The past decade has seen a large increase in the number and efficacy of agents used to treat advanced prostate cancer. However, the benefits of therapy are often short-lived and treatment resistance is inevitable. Rapidly changing treatment targets limit the use of traditional drug therapies, but the immune system may provide a similar dynamic adaptability ideally suited to respond to evolving disease states. Novel immune-based agents such as sipuleucel-T, ipilimumab, and anti-PD1/PDL1 therapies are showing promising early results in multiple tumor types, and Science named cancer immunotherapy the breakthrough of the year for 2013.
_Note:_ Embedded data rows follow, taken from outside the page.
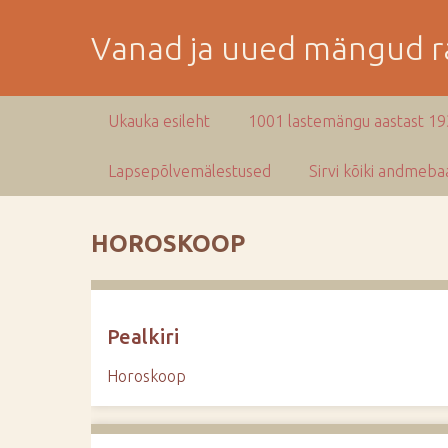
M
i
Vanad ja uued mängud ra
n
e
p
Ukauka esileht
1001 lastemängu aastast 1
e
a
Lapsepõlvemälestused
Sirvi kõiki andmebaa
m
i
s
HOROSKOOP
e
s
i
s
Pealkiri
u
j
Horoskoop
u
u
r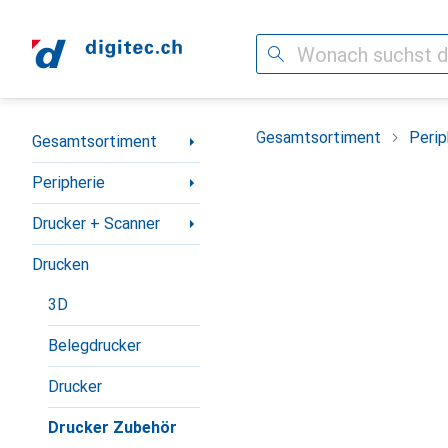
Suche
Navigation nach Kategorien
Gesamtsortiment
Perip
Gesamtsortiment
Peripherie
Drucker + Scanner
Drucken
3D
Belegdrucker
Drucker
Drucker Zubehör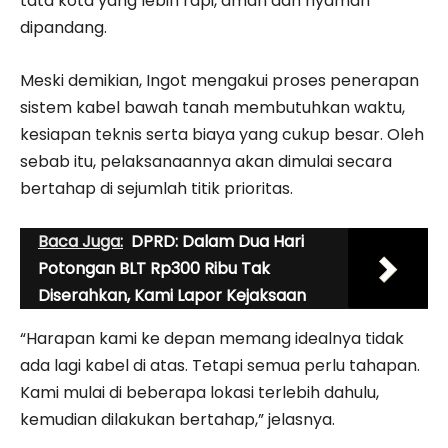
tata kota yang lebih rapi, aman dan nyaman
dipandang.
Meski demikian, Ingot mengakui proses penerapan
sistem kabel bawah tanah membutuhkan waktu,
kesiapan teknis serta biaya yang cukup besar. Oleh
sebab itu, pelaksanaannya akan dimulai secara
bertahap di sejumlah titik prioritas.
Baca Juga:
DPRD: Dalam Dua Hari
Potongan BLT Rp300 Ribu Tak
Diserahkan, Kami Lapor Kejaksaan
“Harapan kami ke depan memang idealnya tidak
ada lagi kabel di atas. Tetapi semua perlu tahapan.
Kami mulai di beberapa lokasi terlebih dahulu,
kemudian dilakukan bertahap,” jelasnya.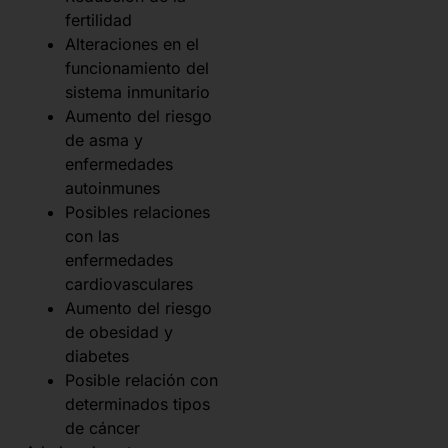
fertilidad
Alteraciones en el
funcionamiento del
sistema inmunitario
Aumento del riesgo
de asma y
enfermedades
autoinmunes
Posibles relaciones
con las
enfermedades
cardiovasculares
Aumento del riesgo
de obesidad y
diabetes
Posible relación con
determinados tipos
de cáncer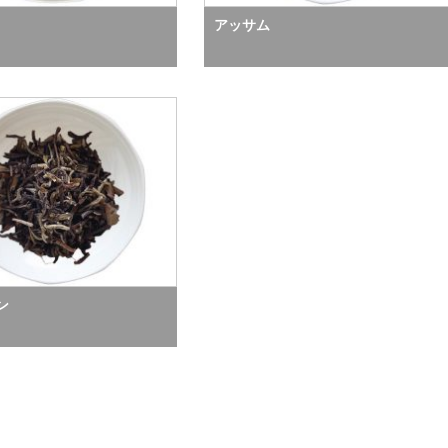
アッサム
ン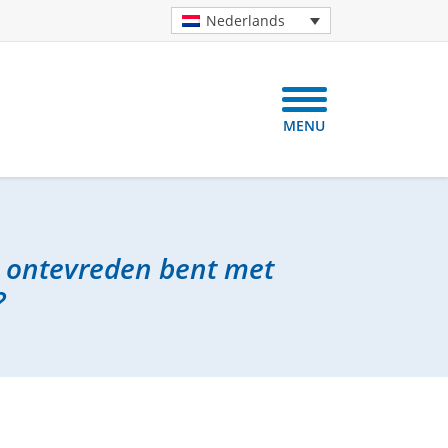
Nederlands
MENU
e ontevreden bent met
?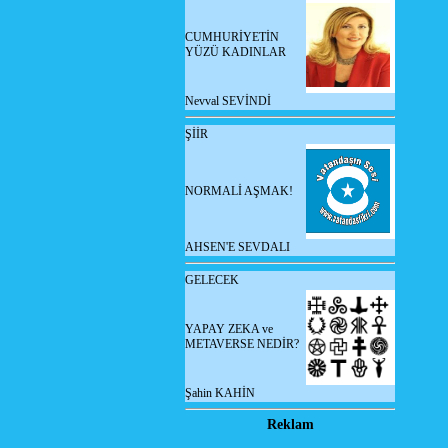
CUMHURİYETİN
YÜZÜ KADINLAR
Nevval SEVİNDİ
ŞİİR
NORMALİ AŞMAK!
AHSEN'E SEVDALI
GELECEK
YAPAY ZEKA ve
METAVERSE NEDİR?
Şahin KAHİN
Reklam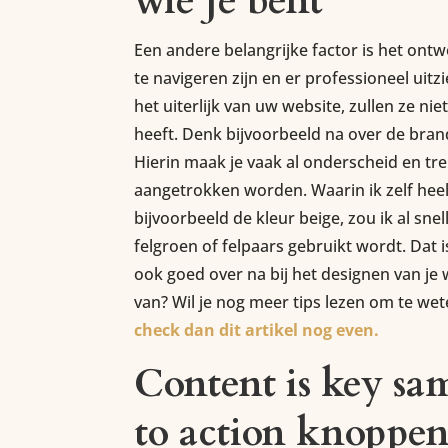
wie je bent
Een andere belangrijke factor is het ont
te navigeren zijn en er professioneel uit
het uiterlijk van uw website, zullen ze ni
heeft. Denk bijvoorbeeld na over de brand
Hierin maak je vaak al onderscheid en trek
aangetrokken worden. Waarin ik zelf heel
bijvoorbeeld de kleur beige, zou ik al sn
felgroen of felpaars gebruikt wordt. Dat 
ook goed over na bij het designen van je 
van? Wil je nog meer tips lezen om te w
check dan dit artikel nog even.
Content is key sam
to action knoppe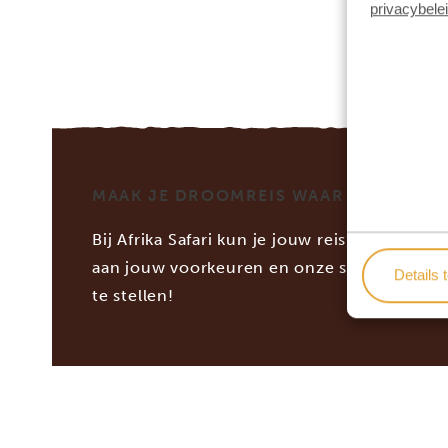
privacybele
MAAK JE DROOMREIS WAAR MET AFRIK
Bij Afrika Safari kun je jouw reis op maat 
aan jouw voorkeuren en onze specialiste
Details 
te stellen!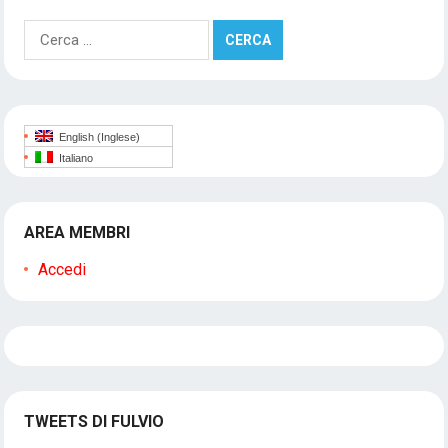
Ricerca
per:
English
(
Inglese
)
Italiano
AREA MEMBRI
Accedi
TWEETS DI FULVIO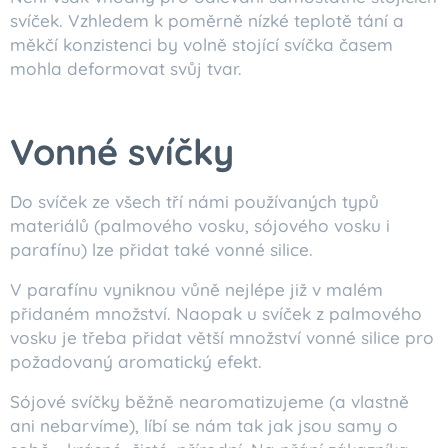
svíček. Vzhledem k poměrně nízké teplotě tání a
měkčí konzistenci by volně stojící svíčka časem
mohla deformovat svůj tvar.
Vonné svíčky
Do svíček ze všech tří námi používaných typů
materiálů (palmového vosku, sójového vosku i
parafínu) lze přidat také vonné silice.
V parafínu vyniknou vůně nejlépe již v malém
přidaném množství. Naopak u svíček z palmového
vosku je třeba přidat větší množství vonné silice pro
požadovaný aromatický efekt.
Sójové svíčky běžně nearomatizujeme (a vlastně
ani nebarvíme), líbí se nám tak jak jsou samy o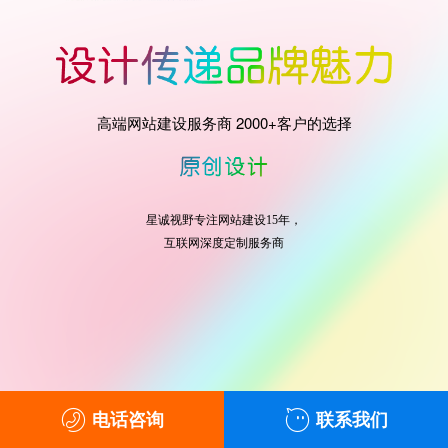
高端网站建设服务商 2000+客户的选择
星诚视野专注网站建设15年，
互联网深度定制服务商
电话咨询
联系我们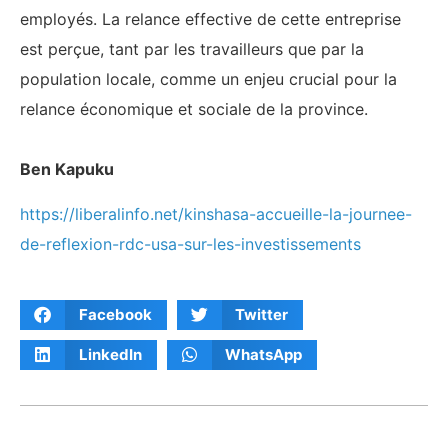
employés. La relance effective de cette entreprise
est perçue, tant par les travailleurs que par la
population locale, comme un enjeu crucial pour la
relance économique et sociale de la province.
‎Ben Kapuku
https://liberalinfo.net/kinshasa-accueille-la-journee-
de-reflexion-rdc-usa-sur-les-investissements
Facebook
Twitter
LinkedIn
WhatsApp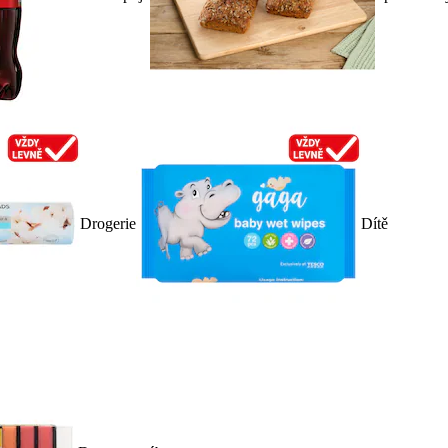
Drogerie
Dítě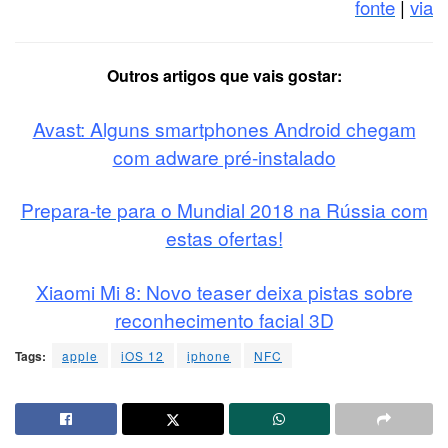
fonte
|
via
Outros artigos que vais gostar:
Avast: Alguns smartphones Android chegam
com adware pré-instalado
Prepara-te para o Mundial 2018 na Rússia com
estas ofertas!
Xiaomi Mi 8: Novo teaser deixa pistas sobre
reconhecimento facial 3D
Tags:
apple
iOS 12
iphone
NFC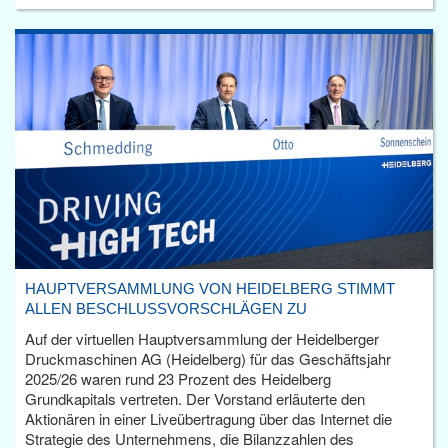
HAUPTVERSAMMLUNG VON HEIDELBERG STIMMT
ALLEN BESCHLUSSVORSCHLÄGEN ZU
Auf der virtuellen Hauptversammlung der Heidelberger
Druckmaschinen AG (Heidelberg) für das Geschäftsjahr
2025/26 waren rund 23 Prozent des Heidelberg
Grundkapitals vertreten. Der Vorstand erläuterte den
Aktionären in einer Liveübertragung über das Internet die
Strategie des Unternehmens, die Bilanzzahlen des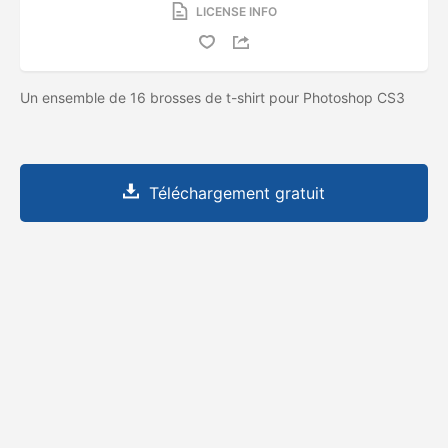
LICENSE INFO
Un ensemble de 16 brosses de t-shirt pour Photoshop CS3
Téléchargement gratuit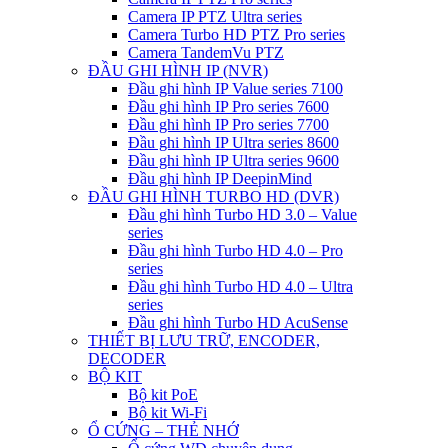
Camera IP PTZ Ultra series
Camera Turbo HD PTZ Pro series
Camera TandemVu PTZ
ĐẦU GHI HÌNH IP (NVR)
Đầu ghi hình IP Value series 7100
Đầu ghi hình IP Pro series 7600
Đầu ghi hình IP Pro series 7700
Đầu ghi hình IP Ultra series 8600
Đầu ghi hình IP Ultra series 9600
Đầu ghi hình IP DeepinMind
ĐẦU GHI HÌNH TURBO HD (DVR)
Đầu ghi hình Turbo HD 3.0 – Value
series
Đầu ghi hình Turbo HD 4.0 – Pro
series
Đầu ghi hình Turbo HD 4.0 – Ultra
series
Đầu ghi hình Turbo HD AcuSense
THIẾT BỊ LƯU TRỮ, ENCODER,
DECODER
BỘ KIT
Bộ kit PoE
Bộ kit Wi-Fi
Ổ CỨNG – THẺ NHỚ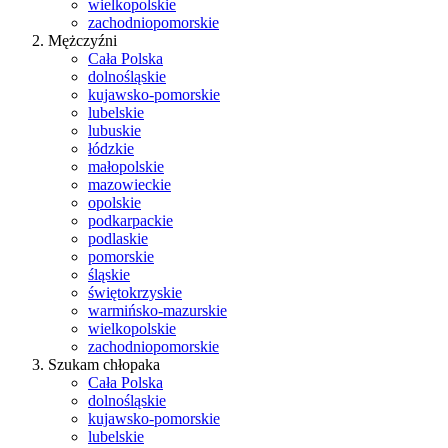
wielkopolskie
zachodniopomorskie
Mężczyźni
Cała Polska
dolnośląskie
kujawsko-pomorskie
lubelskie
lubuskie
łódzkie
małopolskie
mazowieckie
opolskie
podkarpackie
podlaskie
pomorskie
śląskie
świętokrzyskie
warmińsko-mazurskie
wielkopolskie
zachodniopomorskie
Szukam chłopaka
Cała Polska
dolnośląskie
kujawsko-pomorskie
lubelskie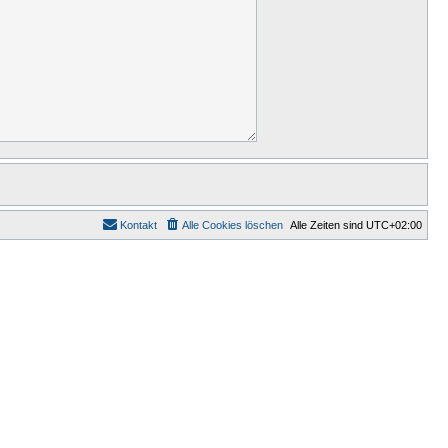
Kontakt
Alle Cookies löschen
Alle Zeiten sind
UTC+02:00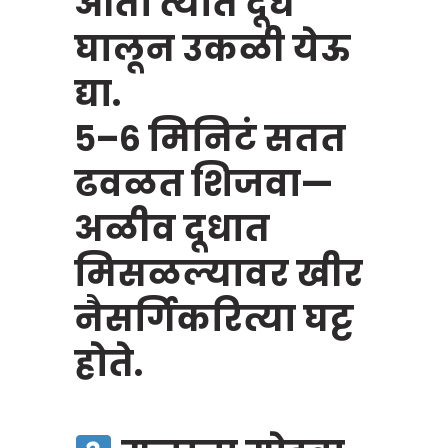
आता त्यात दूध
घालून उकळी येऊ
द्या.
५–६ मिनिटं सतत
ढवळत शिजवा—
अळीव दूधात
मिसळल्यावर खीर
नैसर्गिकरित्या घट्ट
होते.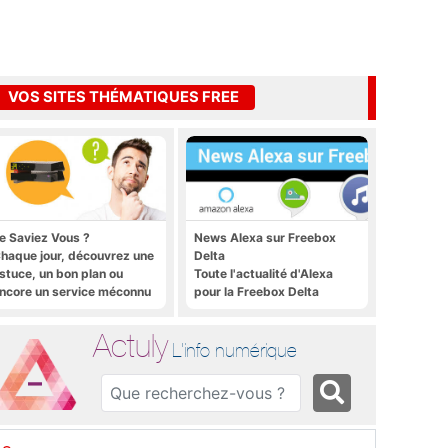
VOS SITES THÉMATIQUES FREE
e Saviez Vous ?
News Alexa sur Freebox
haque jour, découvrez une
Delta
stuce, un bon plan ou
Toute l'actualité d'Alexa
ncore un service méconnu
pour la Freebox Delta
ur la Freebox et sur Free
obile
Actuly
L'info numérique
The immune system is rapid, durable, self-propagating, and adaptable, making it an ideal avenue through which to target cancer. Antigen cascade or spreading is an important mechanism used to generate immune system adaptability. Induction of the immune system to one specific target will inevitably lead to selection of additional target antigens. While tumors may evolve over time and lead to primary antigen loss, subsequent clonal populations will likely share secondary antigens with previous populations of cancer cells, thereby making them amenable to immune attack. In addition, removal of immune checkpoint inhibitors, which are non-specific activators of the immune system, may help release a robust initial immune response.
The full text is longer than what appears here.